While Lebel was president of the CAHA, he received the AHAUS Citation Award in 1958, for his contributions to the advancement of American amateur hockey, and received the Ontario Hockey Association Gold Stick award in 1959. In 1964 after completing his IIHF service, he was made a life member of both the CAHA, and the QAHA. While with the QMJHL in 1970, he was inducted into the Hockey Hall of Fame as a builder.

Lebel was inducted into the Quebec Sports Hall of Fame in 1991. When the Hockey Québec Hall of Fame opened in 1991, he was among the first class of inductees. In 1992, he received the 125th Anniversary of the Confederation of Canada Medal for significant contributions to the community, and Canada. He was the inaugural inductee into the QMJHL Hall of Fame, on September 6, 1995. He was inducted into the IIHF Hall of Fame as a builder, in the inaugural class of 1997. Lebel was also made an honorary life member by USA Hockey.

Lebel played golf competitively. He won titles at the Kent Golf Club, the Sherbrooke Open and the Bank of Montreal Open.

==Death and legacy==
Lebel lived in Chambly after retiring, at 26 Saint-Pierre St.
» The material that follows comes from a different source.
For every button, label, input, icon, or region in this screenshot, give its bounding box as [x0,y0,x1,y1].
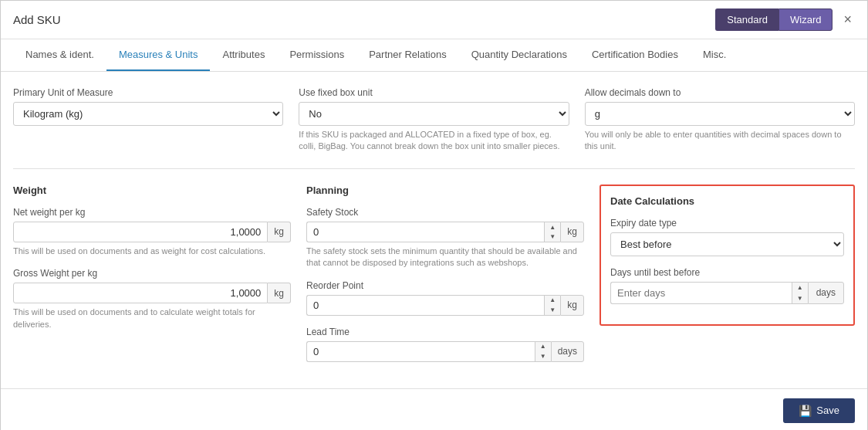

He died at home on September 20, 1999, on the eve of his 94th birthday. He was predeceased by his wife Lucille Bégin in 1987, and survived by his son Jean, three grandchildren and four great-grandchildren. The city flag at town hall was lowered to half-mast for a week, until his burial on September 27, at the St. Joseph Church cemetery in Chambly.

In the 1990s, Lebel donated the Emma Albani fund for musical arts to the town of Chambly. The Journal de Chambly remembered Lebel as being an authoritarian when he was younger, then later in life as sympathetic but direct. He was also known for his wit, and being outspoken. The Réseau des sports described Lebel as being both frank and generous.

The town of Chambly renamed the municipal sports centre in honour of Lebel on September 14, 1976. The Centre Sportif Lebel includes indoor and outdoor skating rinks. After his death, the town named a boulevard for Lebel.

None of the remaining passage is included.